● PROBLEM DETAILS
Please give back only the lines below from the one containing "Familienzusammenführung einreisen, benötigen" to the one containing "In diesem Artikel geben wir", each repeated word for word, both ends included.

[Page-level text extractions]
###
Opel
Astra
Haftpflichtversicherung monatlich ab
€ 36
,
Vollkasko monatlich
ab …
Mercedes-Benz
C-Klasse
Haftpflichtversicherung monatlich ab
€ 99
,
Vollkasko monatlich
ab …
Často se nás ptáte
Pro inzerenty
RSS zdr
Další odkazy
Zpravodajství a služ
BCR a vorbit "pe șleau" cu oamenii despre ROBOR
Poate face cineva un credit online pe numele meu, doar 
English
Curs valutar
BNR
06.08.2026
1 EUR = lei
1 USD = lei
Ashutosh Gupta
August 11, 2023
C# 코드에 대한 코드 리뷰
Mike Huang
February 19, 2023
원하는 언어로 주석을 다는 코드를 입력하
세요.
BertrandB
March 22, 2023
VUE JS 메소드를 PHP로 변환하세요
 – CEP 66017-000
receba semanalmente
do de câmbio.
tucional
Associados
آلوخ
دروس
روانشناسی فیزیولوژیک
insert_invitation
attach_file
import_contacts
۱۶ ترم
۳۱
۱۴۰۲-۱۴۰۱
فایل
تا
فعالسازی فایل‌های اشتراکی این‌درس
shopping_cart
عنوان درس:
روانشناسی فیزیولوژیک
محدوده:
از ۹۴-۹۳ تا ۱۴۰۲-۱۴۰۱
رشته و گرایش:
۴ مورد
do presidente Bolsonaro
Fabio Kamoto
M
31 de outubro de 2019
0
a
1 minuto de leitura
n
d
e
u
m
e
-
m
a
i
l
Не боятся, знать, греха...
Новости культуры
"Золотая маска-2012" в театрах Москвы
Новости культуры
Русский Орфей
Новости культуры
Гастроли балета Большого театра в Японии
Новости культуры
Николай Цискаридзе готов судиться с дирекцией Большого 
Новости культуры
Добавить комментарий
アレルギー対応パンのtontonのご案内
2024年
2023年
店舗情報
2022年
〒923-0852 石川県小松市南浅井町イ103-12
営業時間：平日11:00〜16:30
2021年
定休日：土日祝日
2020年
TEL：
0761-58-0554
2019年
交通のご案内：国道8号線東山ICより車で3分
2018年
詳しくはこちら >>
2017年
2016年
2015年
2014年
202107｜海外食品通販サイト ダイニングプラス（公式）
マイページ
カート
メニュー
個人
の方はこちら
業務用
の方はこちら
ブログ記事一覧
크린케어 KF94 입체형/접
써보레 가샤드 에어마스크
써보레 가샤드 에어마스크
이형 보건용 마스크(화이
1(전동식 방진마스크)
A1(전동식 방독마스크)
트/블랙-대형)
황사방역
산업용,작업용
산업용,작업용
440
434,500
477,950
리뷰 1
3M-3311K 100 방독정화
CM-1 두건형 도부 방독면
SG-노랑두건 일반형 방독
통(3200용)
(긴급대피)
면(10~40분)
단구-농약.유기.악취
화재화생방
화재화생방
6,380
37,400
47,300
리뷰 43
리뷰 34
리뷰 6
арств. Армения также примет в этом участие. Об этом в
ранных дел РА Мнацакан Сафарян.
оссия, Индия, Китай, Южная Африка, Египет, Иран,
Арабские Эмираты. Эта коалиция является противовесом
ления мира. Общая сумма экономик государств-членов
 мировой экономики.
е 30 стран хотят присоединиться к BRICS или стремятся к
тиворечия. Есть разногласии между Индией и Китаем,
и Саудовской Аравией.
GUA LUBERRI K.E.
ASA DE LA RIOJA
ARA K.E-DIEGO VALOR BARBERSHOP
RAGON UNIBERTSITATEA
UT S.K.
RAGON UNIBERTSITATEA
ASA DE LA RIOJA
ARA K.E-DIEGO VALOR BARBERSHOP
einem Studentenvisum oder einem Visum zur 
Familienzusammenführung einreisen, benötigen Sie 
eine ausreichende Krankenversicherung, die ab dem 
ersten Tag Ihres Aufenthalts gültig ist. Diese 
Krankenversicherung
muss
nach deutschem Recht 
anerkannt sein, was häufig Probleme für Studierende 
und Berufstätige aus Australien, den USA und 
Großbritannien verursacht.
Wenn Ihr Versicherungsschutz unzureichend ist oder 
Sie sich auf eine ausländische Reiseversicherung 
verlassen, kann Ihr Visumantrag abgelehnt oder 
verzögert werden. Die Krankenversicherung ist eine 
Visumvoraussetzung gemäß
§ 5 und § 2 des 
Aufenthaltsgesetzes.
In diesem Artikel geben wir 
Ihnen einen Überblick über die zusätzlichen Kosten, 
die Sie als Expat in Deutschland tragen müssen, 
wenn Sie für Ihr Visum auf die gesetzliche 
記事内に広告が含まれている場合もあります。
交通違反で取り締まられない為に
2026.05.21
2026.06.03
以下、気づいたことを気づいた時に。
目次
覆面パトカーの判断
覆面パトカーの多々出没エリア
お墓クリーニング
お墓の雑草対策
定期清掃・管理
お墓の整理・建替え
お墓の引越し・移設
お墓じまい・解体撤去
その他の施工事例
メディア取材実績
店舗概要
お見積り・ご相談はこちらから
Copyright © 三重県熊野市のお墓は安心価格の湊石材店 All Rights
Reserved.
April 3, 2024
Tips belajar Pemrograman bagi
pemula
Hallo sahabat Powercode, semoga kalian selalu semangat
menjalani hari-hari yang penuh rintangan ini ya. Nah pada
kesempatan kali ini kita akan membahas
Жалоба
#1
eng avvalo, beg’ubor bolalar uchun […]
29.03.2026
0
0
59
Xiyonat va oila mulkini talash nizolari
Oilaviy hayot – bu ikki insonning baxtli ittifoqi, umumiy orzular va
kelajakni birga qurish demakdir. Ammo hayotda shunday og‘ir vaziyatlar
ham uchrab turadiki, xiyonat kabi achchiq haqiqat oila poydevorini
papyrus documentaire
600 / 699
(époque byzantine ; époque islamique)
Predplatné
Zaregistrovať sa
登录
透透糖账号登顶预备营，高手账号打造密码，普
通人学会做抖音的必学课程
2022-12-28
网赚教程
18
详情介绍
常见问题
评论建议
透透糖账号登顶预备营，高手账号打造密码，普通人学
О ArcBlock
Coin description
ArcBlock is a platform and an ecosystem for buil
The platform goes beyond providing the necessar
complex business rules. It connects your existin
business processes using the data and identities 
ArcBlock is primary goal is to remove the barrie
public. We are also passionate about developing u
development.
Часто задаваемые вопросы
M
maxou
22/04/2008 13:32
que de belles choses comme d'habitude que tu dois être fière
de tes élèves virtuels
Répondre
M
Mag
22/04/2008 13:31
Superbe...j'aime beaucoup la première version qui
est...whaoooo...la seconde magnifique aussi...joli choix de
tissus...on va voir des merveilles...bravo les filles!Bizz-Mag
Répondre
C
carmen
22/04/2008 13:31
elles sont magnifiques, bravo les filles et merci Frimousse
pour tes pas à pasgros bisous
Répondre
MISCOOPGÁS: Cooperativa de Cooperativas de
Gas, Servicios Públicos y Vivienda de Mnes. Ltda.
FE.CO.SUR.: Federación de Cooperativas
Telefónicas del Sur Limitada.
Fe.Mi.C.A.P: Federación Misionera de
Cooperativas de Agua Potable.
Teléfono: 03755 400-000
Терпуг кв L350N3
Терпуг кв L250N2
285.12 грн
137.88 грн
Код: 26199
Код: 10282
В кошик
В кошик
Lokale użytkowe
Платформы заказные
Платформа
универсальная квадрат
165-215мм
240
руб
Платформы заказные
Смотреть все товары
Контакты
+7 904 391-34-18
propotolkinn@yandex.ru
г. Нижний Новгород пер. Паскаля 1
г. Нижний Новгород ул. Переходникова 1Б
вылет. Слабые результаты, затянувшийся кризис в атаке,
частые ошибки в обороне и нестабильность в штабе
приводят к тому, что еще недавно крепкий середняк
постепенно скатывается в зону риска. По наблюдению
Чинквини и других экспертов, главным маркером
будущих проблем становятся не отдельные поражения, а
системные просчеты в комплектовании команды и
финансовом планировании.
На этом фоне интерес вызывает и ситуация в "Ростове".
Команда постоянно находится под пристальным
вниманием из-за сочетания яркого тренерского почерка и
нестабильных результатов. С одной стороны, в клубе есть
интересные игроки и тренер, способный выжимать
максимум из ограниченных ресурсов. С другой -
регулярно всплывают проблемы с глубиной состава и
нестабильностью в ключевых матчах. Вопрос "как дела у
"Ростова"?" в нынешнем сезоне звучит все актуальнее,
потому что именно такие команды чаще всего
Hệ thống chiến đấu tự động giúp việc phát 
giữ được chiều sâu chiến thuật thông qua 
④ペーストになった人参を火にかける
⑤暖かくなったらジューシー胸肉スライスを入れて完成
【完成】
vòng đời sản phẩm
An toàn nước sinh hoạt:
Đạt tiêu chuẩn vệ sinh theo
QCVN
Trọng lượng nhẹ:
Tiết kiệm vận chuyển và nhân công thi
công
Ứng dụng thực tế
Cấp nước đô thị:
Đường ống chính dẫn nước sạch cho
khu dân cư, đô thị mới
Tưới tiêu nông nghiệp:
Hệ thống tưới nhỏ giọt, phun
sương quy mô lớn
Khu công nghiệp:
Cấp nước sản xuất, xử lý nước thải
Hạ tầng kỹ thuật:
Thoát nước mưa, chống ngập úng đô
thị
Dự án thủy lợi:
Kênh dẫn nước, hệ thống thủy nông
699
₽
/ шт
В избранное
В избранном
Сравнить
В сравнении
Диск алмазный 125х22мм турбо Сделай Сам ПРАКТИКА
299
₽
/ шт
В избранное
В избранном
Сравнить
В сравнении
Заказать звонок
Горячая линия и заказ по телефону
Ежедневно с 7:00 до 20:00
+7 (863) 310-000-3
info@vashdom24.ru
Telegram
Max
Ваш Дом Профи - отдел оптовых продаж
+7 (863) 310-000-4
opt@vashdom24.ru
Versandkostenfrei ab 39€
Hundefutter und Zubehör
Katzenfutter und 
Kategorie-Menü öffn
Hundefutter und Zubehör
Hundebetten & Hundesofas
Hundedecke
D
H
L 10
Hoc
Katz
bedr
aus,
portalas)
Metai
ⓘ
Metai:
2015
###
● OUTPUT FOR THIS EXERCISE
Familienzusammenführung einreisen, benötigen Sie 
eine ausreichende Krankenversicherung, die ab dem 
ersten Tag Ihres Aufenthalts gültig ist. Diese 
Krankenversicherung
muss
nach deutschem Recht 
anerkannt sein, was häufig Probleme für Studierende 
und Berufstätige aus Australien, den USA und 
Großbritannien verursacht.
Wenn Ihr Versicherungsschutz unzureichend ist oder 
Sie sich auf eine ausländische Reiseversicherung 
verlassen, kann Ihr Visumantrag abgelehnt oder 
verzögert werden. Die Krankenversicherung ist eine 
Visumvoraussetzung gemäß
§ 5 und § 2 des 
Aufenthaltsgesetzes.
In diesem Artikel geben wir 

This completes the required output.